Negociações políticas difíceis acabaram orientando as decisões sobre o valor do auxílio, bem como o seu encaixe na lei orçamentária. A chamada PEC da Transição era a expressão desse entendimento, assim como uma demonstração prática da máxima pela qual é bem mais fácil haver acordo em torno da irresponsabilidade
fiscal do que sobre a austeridade.

A PEC da Transição talvez viesse a representar mesmo a inviabilidade fiscal da próxima administração. Mas foi a solução política diante dos impasses trazidos pela eleição. Imperativos políticos podem certamente levar
as contas públicas a uma situação muito difícil, e não há exemplo mais flagrantes que o da Nova República.
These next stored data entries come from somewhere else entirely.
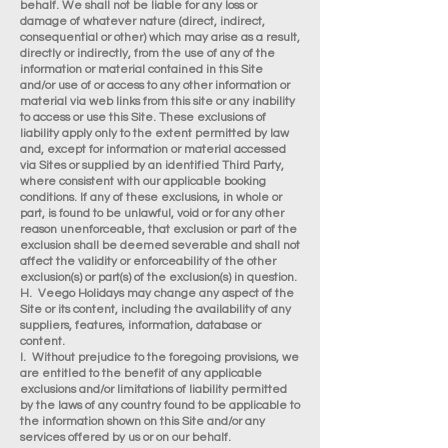
behalf. We shall not be liable for any loss or
damage of whatever nature (direct, indirect,
consequential or other) which may arise as a result,
directly or indirectly, from the use of any of the
information or material contained in this Site
and/or use of or access to any other information or
material via web links from this site or any inability
to access or use this Site. These exclusions of
liability apply only to the extent permitted by law
and, except for information or material accessed
via Sites or supplied by an identified Third Party,
where consistent with our applicable booking
conditions. If any of these exclusions, in whole or
part, is found to be unlawful, void or for any other
reason unenforceable, that exclusion or part of the
exclusion shall be deemed severable and shall not
affect the validity or enforceability of the other
exclusion(s) or part(s) of the exclusion(s) in question.
H. Veego Holidays may change any aspect of the
Site or its content, including the availability of any
suppliers, features, information, database or
content.
I. Without prejudice to the foregoing provisions, we
are entitled to the benefit of any applicable
exclusions and/or limitations of liability permitted
by the laws of any country found to be applicable to
the information shown on this Site and/or any
services offered by us or on our behalf.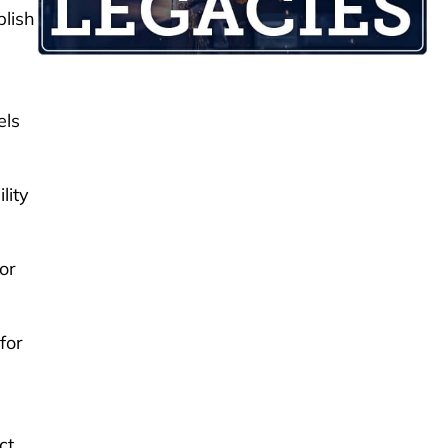
plish
els
lity
or
for
ct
A transição democrática se consumou, a Nova Constituição foi escrita, mas o país experimentou um colapso fiscal e uma hiperinflação.

O terceiro mandato de Lula parece uma pequena reprise dessa mesma sequência em que os imperativos da política conduzem as contas fiscais na direção da insensatez e não parece haver alternativa.

A PEC da Transição acabou dando origem ao “arcabouço fiscal”, um mecanismo destinado a suceder o antigo “teto de gastos”, mas sem a força constitucional necessária para o efetivo controle do gasto.

Seria o “arcabouço” apenas um simulacro de controle fiscal, ou seria para valer?

A resposta estava se oferecendo exatamente em maio quando o governo precisou responder aos achados de uma “revisão bimestral” (na verdade ao RARDP – Relatório de Avaliação de Receitas e Despesas Primárias) na execução orçamentária de 2025, que serviria para aferir se as metas estavam sendo atingidas e se precisavam de correção.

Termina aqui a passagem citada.